Чем только он не старался меня соблазнить! Сперва обещаньями: Управление располагает материалами неслыханными, никому не известными, и они на выбор будут предложены мне. Тут же не на один роман хватит, а на собрание сочинений! Да я такое узнаю, что никому и не снилось!
Это предложение было легко отклонить. В ответ я прочел ему, нарочно стараясь говорить сложно, длинную лекцию о том, как пишутся романы. Примеры я бесстыдно приводил не только из собственного опыта, но и из биографии Тургенева и Льва Толстого. Вслед за литературными обещаниями последовали практические: я не мальчик, тридцать девять лет, известный писатель, которого надо беречь. Простой здравый смысл подсказывает, что для меня разумнее не ездить на фронт, а работать для ТАСС, оставаясь в Ленинграде.
Это было предложение, слабость которого он, по-видимому, сразу же сам оценил.
— Вы шутите? В какое же положение я поставил бы себя перед моими товарищами по ТАСС?
Он помолчал и заговорил о другом.
…Однако мое упорство начинало злить его не на шутку, тем более что никаких серьезных поводов для отказа я не предъявлял, а твердил главным образом о том, что «служу Советскому Союзу» своими книгами и новая профессия не поможет, а помешает делу.
— Чем же помешает?
Психологически помешает: для работы над художественной прозой необходима полнейшая сосредоточенность. И практически помешает: у меня плохая память, а между тем многое, очевидно, придется запоминать?
Мы разговаривали таким образом, должно быть, часа два — он с нарастающей злостью, а я с нарастающей сдержанностью волнения, ничуть не мешавшей горячности, с которой я убеждал его, что не гожусь, не подхожу, решительно не подхожу для того тонкого дела, которое мне предлагалось.
Наконец — впрочем, было еще далеко до конца — он снял трубку.

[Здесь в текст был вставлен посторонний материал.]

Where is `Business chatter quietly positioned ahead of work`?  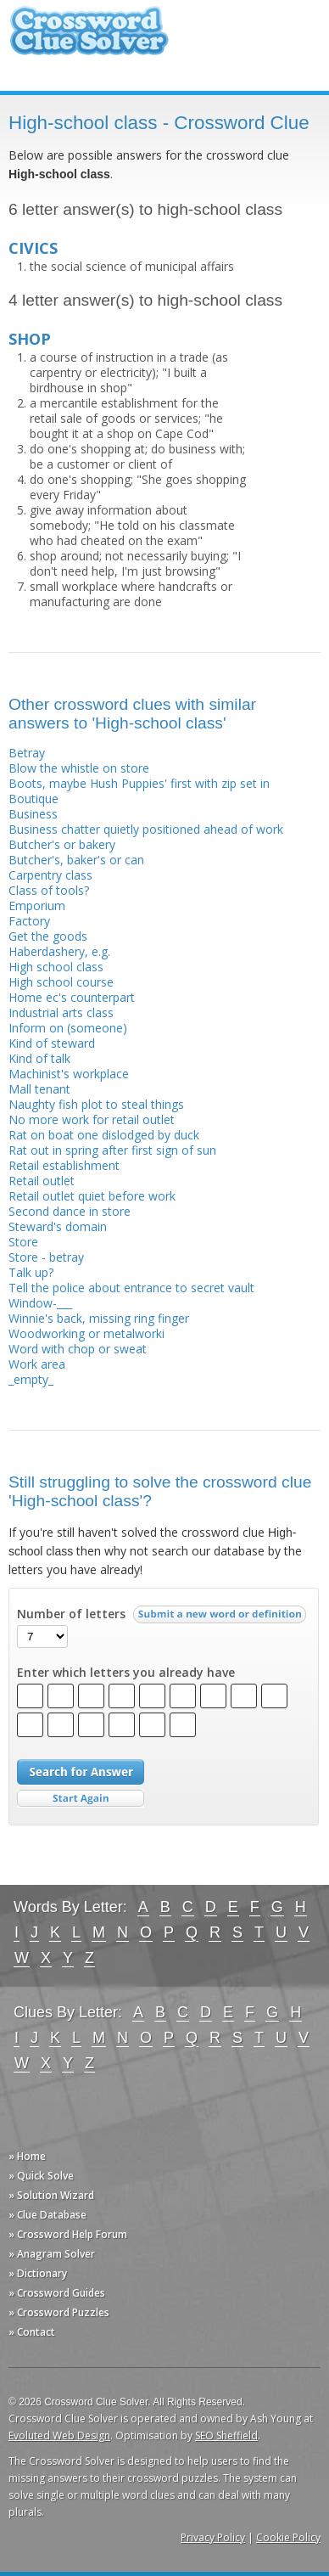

— Владимир Иваныч? — спросил он, и у меня мелькнула мысль, что он с какой-то целью называет собеседника собственным именем. (Вскоре я убедился, что у них были одинаковые имена.) — Вот разговариваем мы с Вениамином Александровичем. Упрямится он, отказывается, не согласен. — Тон был почтительный, он говорил с начальством.
Дверь открылась, и, войдя, за второй стол сел какой-то человек, низенький и неприятный, в форме, но без знаков различия, подпоясанный ремнем, на котором висела кобура с револьвером. В том, что кобура не пуста, я вскоре убедился, потому что, листая для вида какие-то бумаги, он как бы между прочим ввязался в допрос и положил перед собой револьвер.
Меня револьвер не испугал, на что, очевидно, был расчет, но лицо второго следователя не то что испугало, но многократно увеличило душевную напряженность. Это было лицо звериное, скуластое, с грубыми, твердыми, злобно поджатыми губами, с низким лбом, над которым торчком стояла толша прямых волос.